Devon Energy’s operating cash flow
For 3Q17, Devon Energy (DVN) reported operating cash flow of ~$776 million, which is higher by ~19% when compared with Wall Street analysts’ expectation for ~$653 million in cash flows for the quarter. On a year-over-year basis, DVN’s 3Q17 operating cash flow is ~7% higher than the ~$726 million it generated in 3Q16. In its 3Q17 press release, DVN attributed the higher cash flows to “improvements in commodity prices and a lower cost structure.”
Devon Energy’s cash flow trend
Devon Energy has reported declining cash flows from 1Q15 to 1Q16 mainly due to lower realized crude oil (USO), natural gas (UNG), and natural gas liquids prices. In 1Q15 and 3Q15, DVN’s cash flow increased due to a deferred income tax benefit. As seen in the above chart, Devon Energy has reported relatively low cash flows in 2016. In 1Q16, Devon Energy reported the lowest ever cash flow of $149 million since 1999 due to lower energy (USL) (BOIL) prices. But since 2Q16, Devon Energy’s cash flows are rising. DVN’s peer ConocoPhillips (COP) reported $1.1 billion in cash flows in 3Q17.
DVN’s free cash flow
In 3Q17, Devon Energy spent ~$735 million in capital expenditures, meaning DVN’s free cash flow was positive at ~$41 million. Free cash flow in 3Q17 increased DVN’s cash balance to ~$2.8 billion.

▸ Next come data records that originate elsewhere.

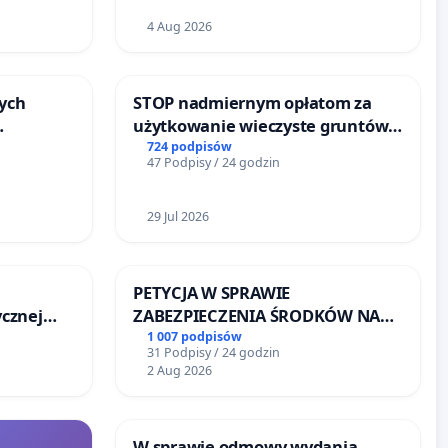
4 Aug 2026
ych
STOP nadmiernym opłatom za
użytkowanie wieczyste gruntów
zajmowanych przez rodzinne
724 podpisów
47 Podpisy / 24 godzin
u
ogrody działkowe.
29 Jul 2026
PETYCJA W SPRAWIE
cznej
ZABEZPIECZENIA ŚRODKÓW NA
FUNKCJONOWANIE SCHRONISKA
1 007 podpisów
31 Podpisy / 24 godzin
DLA BEZDOMNYCH ZWIERZĄT W
2 Aug 2026
SKARYSZEWIE
W sprawie odmowy wydania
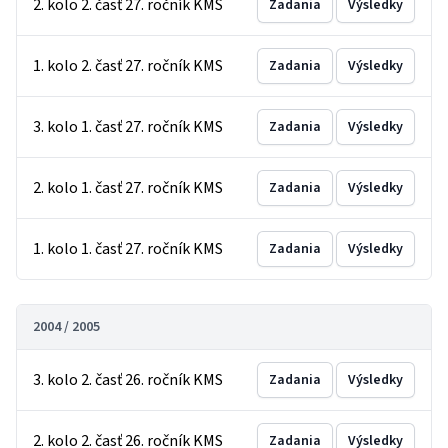
2. kolo 2. časť 27. ročník KMS
Zadania
Výsledky
1. kolo 2. časť 27. ročník KMS
Zadania
Výsledky
3. kolo 1. časť 27. ročník KMS
Zadania
Výsledky
2. kolo 1. časť 27. ročník KMS
Zadania
Výsledky
1. kolo 1. časť 27. ročník KMS
Zadania
Výsledky
2004 / 2005
3. kolo 2. časť 26. ročník KMS
Zadania
Výsledky
2. kolo 2. časť 26. ročník KMS
Zadania
Výsledky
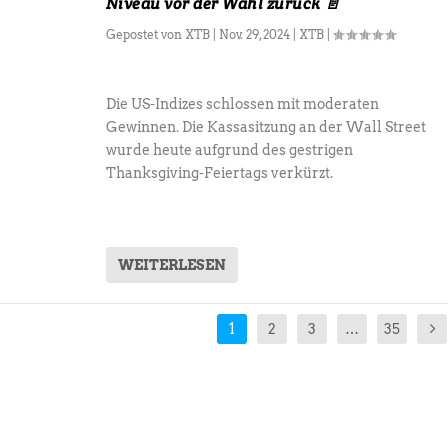
Niveau vor der Wahl zurück 📄
Gepostet von
XTB
|
Nov. 29, 2024
|
XTB
|
Die US-Indizes schlossen mit moderaten
Gewinnen. Die Kassasitzung an der Wall Street
wurde heute aufgrund des gestrigen
Thanksgiving-Feiertags verkürzt.
WEITERLESEN
1
2
3
…
35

In 3Q17, Devon Energy’s capital expenditures of ~$735 million were higher by ~75% when compared with DVN’s capital expenditures of $421 million in 3Q16. Out of this, DVN spent $564 million on E&P (exploration and production) development and acquisitions.
Devon Energy’s capital expenditures guidance
For 2017, Devon Energy expects its capital expenditures in a range of $2.2 billion–$2.6 billion. DVN’s fiscal 2017 capital expenditure guidance is much lower when compared with DVN’s 2016 capital expenditures of $3.1 billion. In 2016, DVN sold many non-core assets, which resulted in a reduced capital requirement for 2017. For 4Q17, Devon Energy expects its capital expenditures in a range of $740 million–$815 million.
DVN’s peer Encana (ECA) expects 2017 capital expenditures in the range of $1.6 billion–$1.8 billion, which represents a midpoint increase of ~55% when compared with capital expenditures of ~$1.1 billion in 2016. Just like DVN, ECA is increasing its focus on unconventional assets in the US.